Hint: Use the formula given by: \[{{\log }_{a}}\left( \dfrac{m}{n} \right)={{\log }_{a}}m-{{\log }_{a}}n\] to simplify the terms. Now, write the argument of each term as the product of their prime factors and use two different identities of logarithm given by: ${{\log }_{a}}\left( m\times n \right)={{\log }_{a}}m+{{\log }_{a}}n$ and \[{{\log }_{a}}{{m}^{n}}=n{{\log }_{a}}m\] to simplify the terms further. Cancel all the common terms and use the formula: ${{\log }_{a}}a=1$ to get the final answer.

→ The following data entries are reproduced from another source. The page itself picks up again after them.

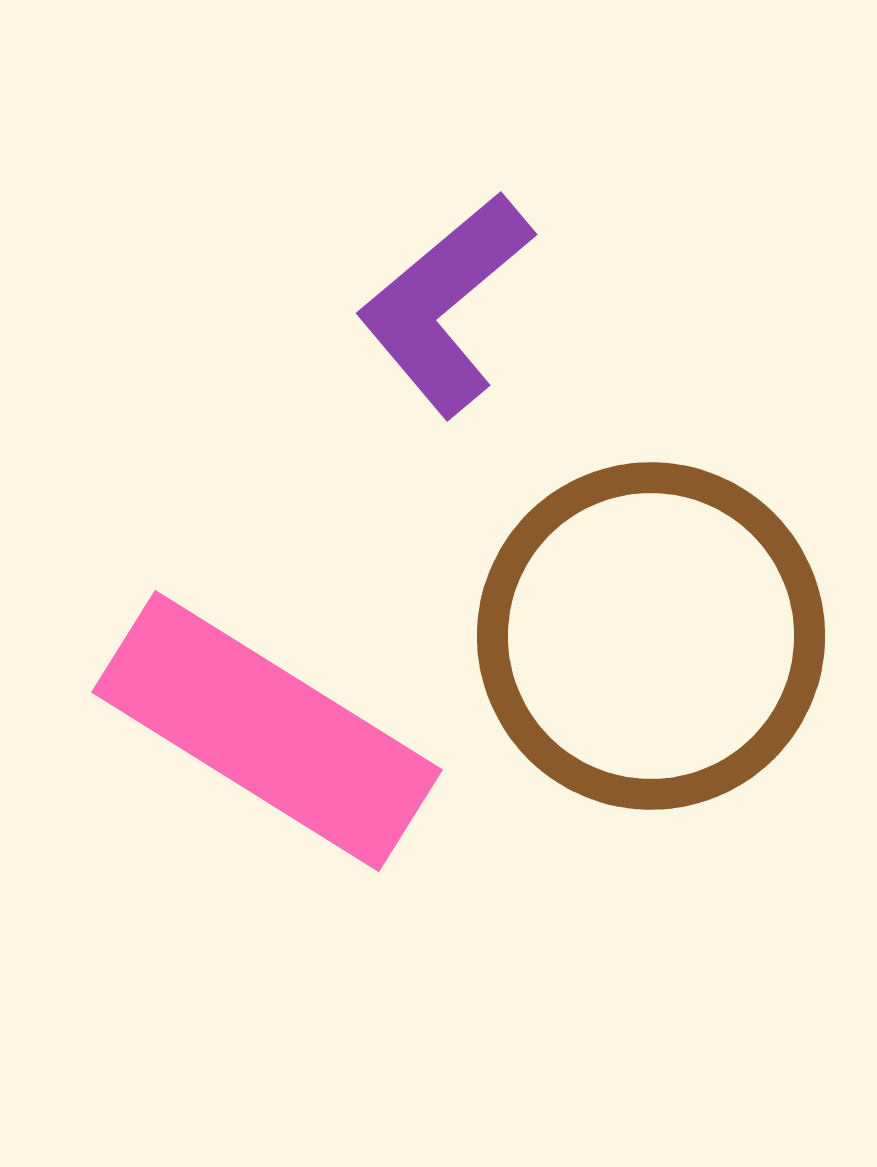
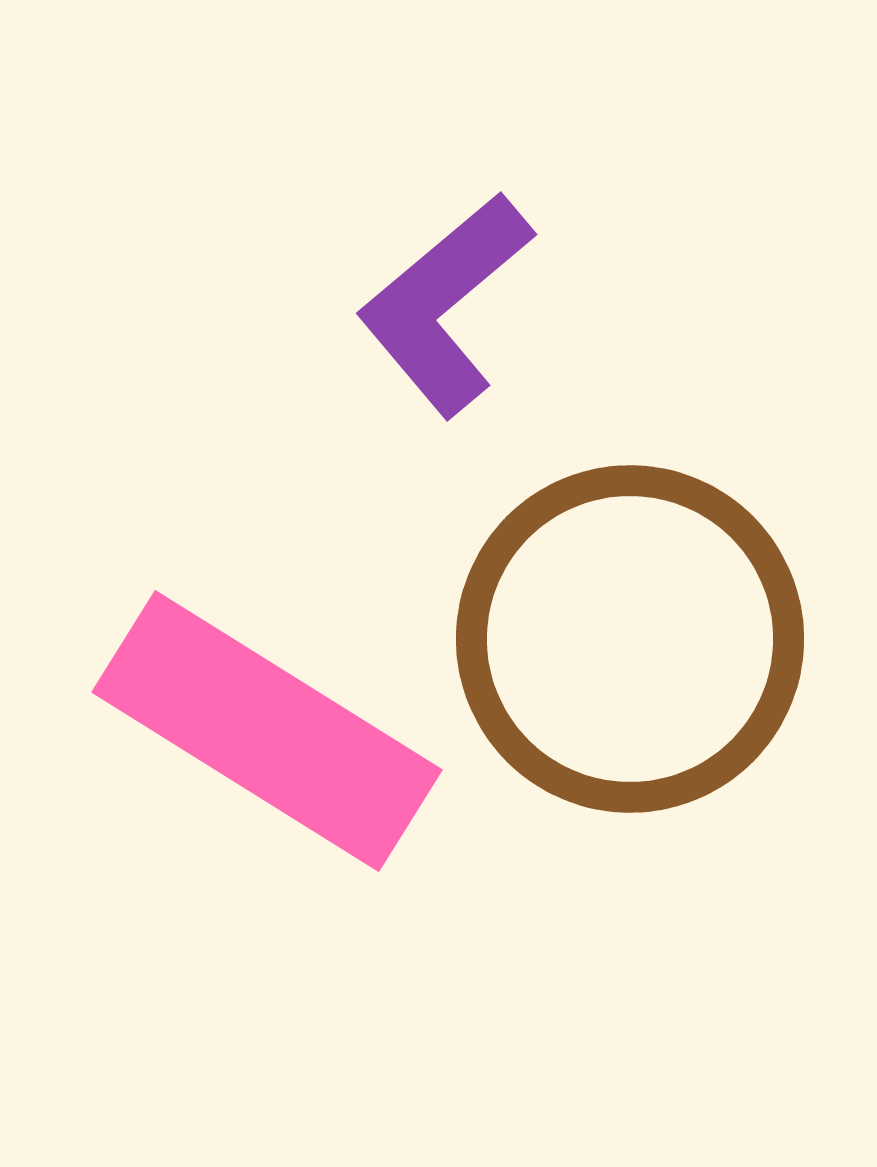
brown circle: moved 21 px left, 3 px down
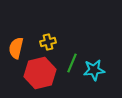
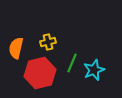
cyan star: rotated 15 degrees counterclockwise
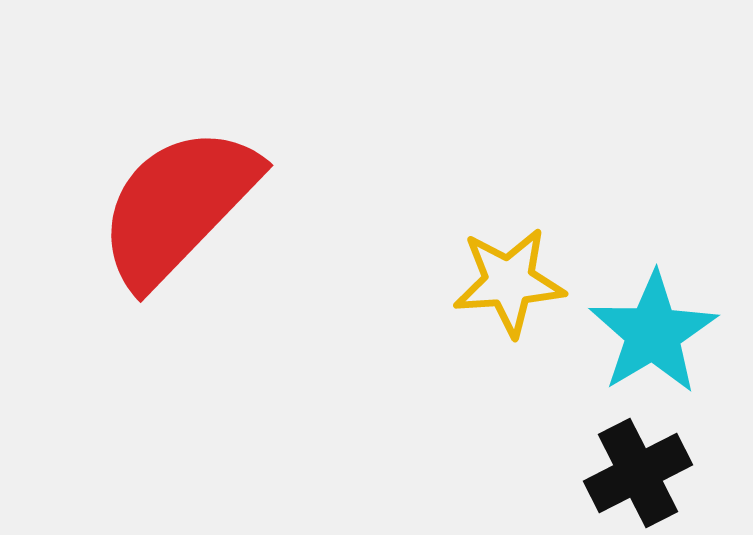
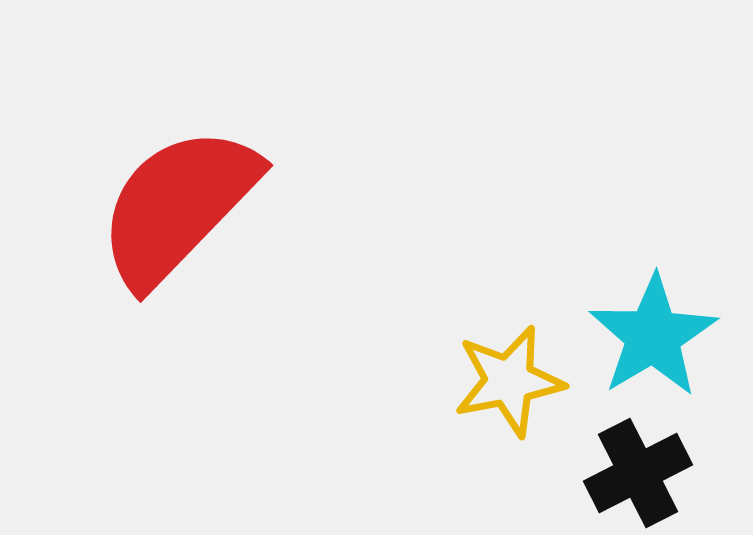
yellow star: moved 99 px down; rotated 7 degrees counterclockwise
cyan star: moved 3 px down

Complete step-by-step answer:
Let us assume the value of the given expression as ‘E’. Therefore,
$E={{\log }_{10}}2+16{{\log }_{10}}\left( \dfrac{16}{15} \right)+12{{\log }_{10}}\left( \dfrac{25}{24} \right)+7{{\log }_{10}}\left( \dfrac{81}{80} \right)$
Using the formula: \[{{\log }_{a}}\left( \dfrac{m}{n} \right)={{\log }_{a}}m-{{\log }_{a}}n\], we get,
$E={{\log }_{10}}2+16{{\log }_{10}}16-16{{\log }_{10}}15+12{{\log }_{10}}25-12{{\log }_{10}}24+7{{\log }_{10}}81-7{{\log }_{10}}80$
Writing the arguments of the logarithm as the products of their primes, we get,
\[\begin{align}
  & E={{\log }_{10}}2+16{{\log }_{10}}\left( 2\times 2\times 2\times 2 \right)-16{{\log }_{10}}\left( 3\times 5 \right)+12{{\log }_{10}}\left( {{5}^{2}} \right)-12{{\log }_{10}}\left( 3\times 2\times 2\times 2 \right) \\
 & \text{ }+7{{\log }_{10}}\left( 3\times 3\times 3\times 3 \right)-7{{\log }_{10}}\left( 2\times 2\times 2\times 2\times 5 \right) \\
 & \Rightarrow E={{\log }_{10}}2+16{{\log }_{10}}\left( {{2}^{4}} \right)-16{{\log }_{10}}\left( 3\times 5 \right)+12{{\log }_{10}}\left( {{5}^{2}} \right)-12{{\log }_{10}}\left( 3\times {{2}^{3}} \right)+7{{\log }_{10}}\left( {{3}^{4}} \right)-7{{\log }_{10}}\left( {{2}^{4}}\times 5 \right) \\
\end{align}\]
Now, using the identity: ${{\log }_{a}}\left( m\times n \right)={{\log }_{a}}m+{{\log }_{a}}n$ and \[{{\log }_{a}}{{m}^{n}}=n{{\log }_{a}}m\], we get,
\[\begin{align}
  & E={{\log }_{10}}2+64{{\log }_{10}}2-16{{\log }_{10}}3-16{{\log }_{10}}5+24{{\log }_{10}}5-12{{\log }_{10}}3-36{{\log }_{10}}2+28{{\log }_{10}}3-28{{\log }_{10}}2-7{{\log }_{10}}5 \\
 & \Rightarrow E=65{{\log }_{10}}2-64{{\log }_{10}}2-28{{\log }_{10}}3+28{{\log }_{10}}3+24{{\log }_{10}}5-23{{\log }_{10}}5 \\
 & \Rightarrow E={{\log }_{10}}2+{{\log }_{10}}5 \\
\end{align}\]
Now, using the identity: ${{\log }_{a}}\left( m\times n \right)={{\log }_{a}}m+{{\log }_{a}}n$, we get,
$\begin{align}
  & E={{\log }_{10}}\left( 2\times 5 \right) \\
 & \Rightarrow E={{\log }_{10}}\left( 10 \right) \\
\end{align}$
Using the formula: ${{\log }_{a}}a=1$, we have,
$E=1$
Hence, option (c) is the correct answer.

Note: One may note that properties of logarithms used in the above solution are very helpful in simplifying the problem. We do not have to simplify the above expression by calculating the divisions given in the argument of logarithms. It will be a lengthy process and we will need the help of a log table for calculations, which is not available to us. It is also necessary to write the given arguments as the product of primes so that we can use the formula: ${{\log }_{a}}\left( m\times n \right)={{\log }_{a}}m+{{\log }_{a}}n$ for further simplification.